Bass depth is good, too – much better than with the similarly-priced Brainwavz M1. There is a bit more mid- and upper bass than I would like, however, which doesn’t do the performance any favors – it doesn’t create a ton of impact, yet affects clarity in the midrange. The S0 is still not as warm and muffled as the UBSOUND Fighter and its midrange tends to be clearer and more detailed compared to both the Fighter and Nuforce NE-600X. However, the clarity difference is smaller than may be expected considering how much bassier the Nuforce unit is. Clarity ends up being similar to the older Brainwavz M1, a smoother, darker, more mid-centric earphone, and doesn’t quite keep up with the brighter, more v-shaped S1 and S5 models.
At the top, the balance of the S0 again falls between the more v-shaped S1 and S5, and the smoother M1. The S1 and S5 are both brighter and slightly less forgiving, but the highs of the S0 are still a little sharp and metallic despite not being overly bright. On the whole, treble quality is similar to the Nuforce NE-600X – both have some treble edginess, and just which earphone is smoother varies from track to track.

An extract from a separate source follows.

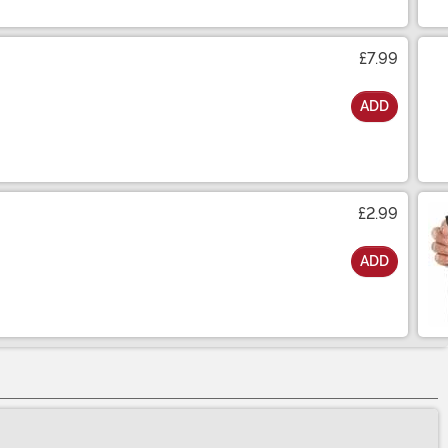
£7.99
ADD
£2.99
ADD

The presentation of the S0 is quite capable – a good-sized soundstage that’s well-rounded in terms of width and depth. Separation is good as far as the clarity allows – the M1 model, for example, lacks the soundstaging prowess of the S0 thanks to its more mid-forward tuning, which makes its presentation seem a little compressed in comparison. The Brainwavz S5, on the other hand, is significantly more dynamic, with its deeper bass and more extended treble, and has superior depth and imaging as a result.
The strengths of the Popular – as well as T-Peos’ numerous other entry-level earphones – are clarity and bass control. On both counts it is ahead of the Brainwavz S0, which is tuned for a warmer and more bass-heavy sound. The Popular is more balanced on the whole, largely thanks to its tighter, less emphasized low end. The Popular lacks the mid-bass boost of the S0, which in turn makes its deep bass seem a little more prominent. Its sound is thinner overall, however, and the brighter treble is more prone to harshness and sibilance than that of the Brainwavz.
The S1 is the next model up from the S0 in Brainwavz’ lineup. In this case, the lower-end earphone sounds more balanced while the pricier S1 suffers from more recessed mids and stronger, harsher treble. The S1 has noticeably more bass depth and impact and a more v-shaped sound signature with sharper treble and more withdrawn, less full-bodied mids.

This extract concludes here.